Nevertheless there will be the opportunity for those best prepared to steal a march on the competition. While mandatory implementation is scheduled for November, tyre manufacturers can voluntarily apply European labels to their products five months earlier. However, voluntary early labelling is not allowed before 30 May 2012.
That said even this depends on the correct alignment of testing laboratories, something which is still to some extent up in the air. Before the approved method for measuring rolling resistance and wet grip was still being discussed, now the finest details of the specific calibration of equipment remains on the agenda. What we do know is that the measurement of rolling resistance requires some so called “laboratory alignment” is performed, to ensure that all laboratories around the world will secure comparability of the measurements. Beyond the alignment procedure defined by the newly published Regulation 1235/2011, the list of the reference laboratories as well as the technical details to perform the alignment are expected to be published in the OJEU in the very near future. And without this final document it is still not possible to perform the alignment process properly.

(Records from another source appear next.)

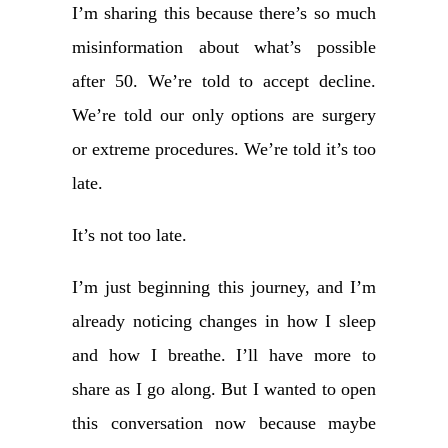
I’m sharing this because there’s so much
misinformation about what’s possible
after 50. We’re told to accept decline.
We’re told our only options are surgery
or extreme procedures. We’re told it’s too
late.
It’s not too late.
I’m just beginning this journey, and I’m
already noticing changes in how I sleep
and how I breathe. I’ll have more to
share as I go along. But I wanted to open
this conversation now because maybe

Writing in an official statement marking the publication of the regulation, the ETRMA said that it firmly believes that tyre labelling will “increase interest in tyres and empower consumers and fleet owners to focus more at least on some performances when purchasing a tyre.” The association also believes that the measure will “not only encourage tyre manufacturers to upgrade their products in a context of increased competition on the market, but will offer the possibility for producers to benefit from product differentiation, based also on product quality.”
But not everyone’s view is the same. Tyres & Accessories recently returned from a series of meetings with leading Chinese tyre manufacturers in and around Shanghai and Shandong Province. Here and back in Europe there are those that view the labelling and associated legislative and logistic burden it produces Europe’s own kind of backdoor protectionism following on from the US decision to introduce import tariffs on Chinese made car tyres brought into America. But while some associated with the largest and most professional Chinese firms question the motivation behind the laws they welcome the opportunity to demonstrate the quality of the products. In fact several sources T&A spoke to were actually quite optimistic about the prospect of having labels slapped on their tyres. Their view is that when the consumer sees the label-verified performance of their products alongside the European manufactured alternatives on offer, this performance:price ratio will play in their favour. Sure they may not score an A grade, several executives told T&A, but a B or C at a much lower price is likely to be appealing to consumers.
Retreaded, off-road, temporary use-spare, studded, racing and vintage tyres are currently excluded from the scope of this regulation, but there is already high-level discussions taking place on the subject of applying something similar to the retread market. And with countries such as Korea, Japan and the US discussing and/or applying labelling programmes of their own in the truck and car tyre sectors, there are those that suggest that the spread of this trend into the remaining more speciality areas is just a question of time.